The intersection I get stuck at most often (Royal Birch Blvd/CHB) is already backed up on a regular basis. It's been rebuilt TWICE since I moved there 4 years ago, and it's finally dawned on our city planners that it needs a complete overhaul yet again due to the new commercial/industrial complex to the north. Which has been on the books for many years now. Unfortunately there isn't really enough available land to build a proper interchange/intersection there now, because things were allowed to be built too close to it. Poor planning, plain and simple - and the expense/hassle of a THIRD(!) rebuild of that single intersection is just icing on the cake. I won't even get into the stupidity of having bus stops immediately after major turns on this intersection, which helps back it up even more.
This is why new areas in this city cost so damned much. We keep re-doing major infrastructure pieces in a very short period of time (hi Crowchild @ Stoney, under construction for 5 years running), because no one plans for more than the immediate needs. A few things, like the TUC, were accounted for decades ago - but even then, proper interchange alignment was never fully planned. Tuscany is all the evidence you need to realize that someone was asleep at the wheel when they let that neighbourhood be built.
This would be like building water and sewer lines for 1/5th the capacity of the eventual built neighbourhood, then ripping them out every few years and replacing as the neighbourhood grows. Oh, and having to route them all over the place because no one thought to retain proper utility ROWs. Sheer lunacy.

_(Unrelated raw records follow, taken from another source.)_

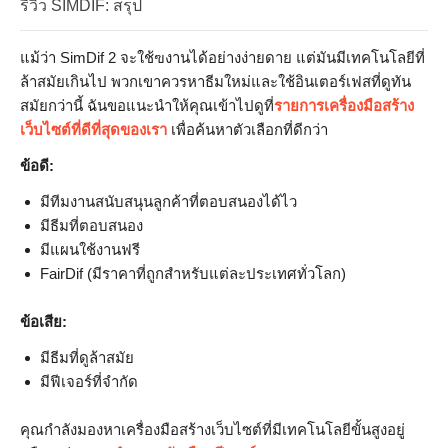
รีวิว SIMDIF: สรุป
แม้ว่า SimDif 2 จะใช้ฃงานได้อย่างง่ายดาย แต่มันมีเทคโนโลยีที่
ล้าสมัยเกินไป พวกเขาควรหาธีมใหม่และใช้อินเตอร์เฟสที่ดูทัน
สมัยกว่านี้ ฉันขอแนะนำให้คุณเข้าไปดูที่
รายการเครื่องมือสร้าง
เว็บไซต์ที่ดีที่สุดของเรา
เพื่อค้นหาตัวเลือกที่ดีกว่า
ข้อดี:
มีทีมงานสนับสนุนลูกค้าที่ตอบสนองได้ไว
มีธีมที่ตอบสนอง
มีแผนใช้งานฟรี
FairDif (มีราคาที่ถูกสำหรับแต่ละประเทศทั่วโลก)
ข้อเสีย:
มีธีมที่ดูล้าสมัย
มีฟีเจอร์ที่จำกัด
คุณกำลังมองหาเครื่องมือสร้างเว็บไซต์ที่มีเทคโนโลยีขั้นสูงอยู่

I'm not advocating the city master plan everything down to the last curb here. But it's a pretty simple matter to grid out the major roadways around a new neighbourhood, decide on access points, and build according to the eventual built number of homes. Even if those homes might take a decade to build.
That being said, we're learning. The NW ring road has all future connections laid out (and earthworks done, even). It should be a pretty straightforward matter of hooking up new roads as needed. The other legs are planned even better.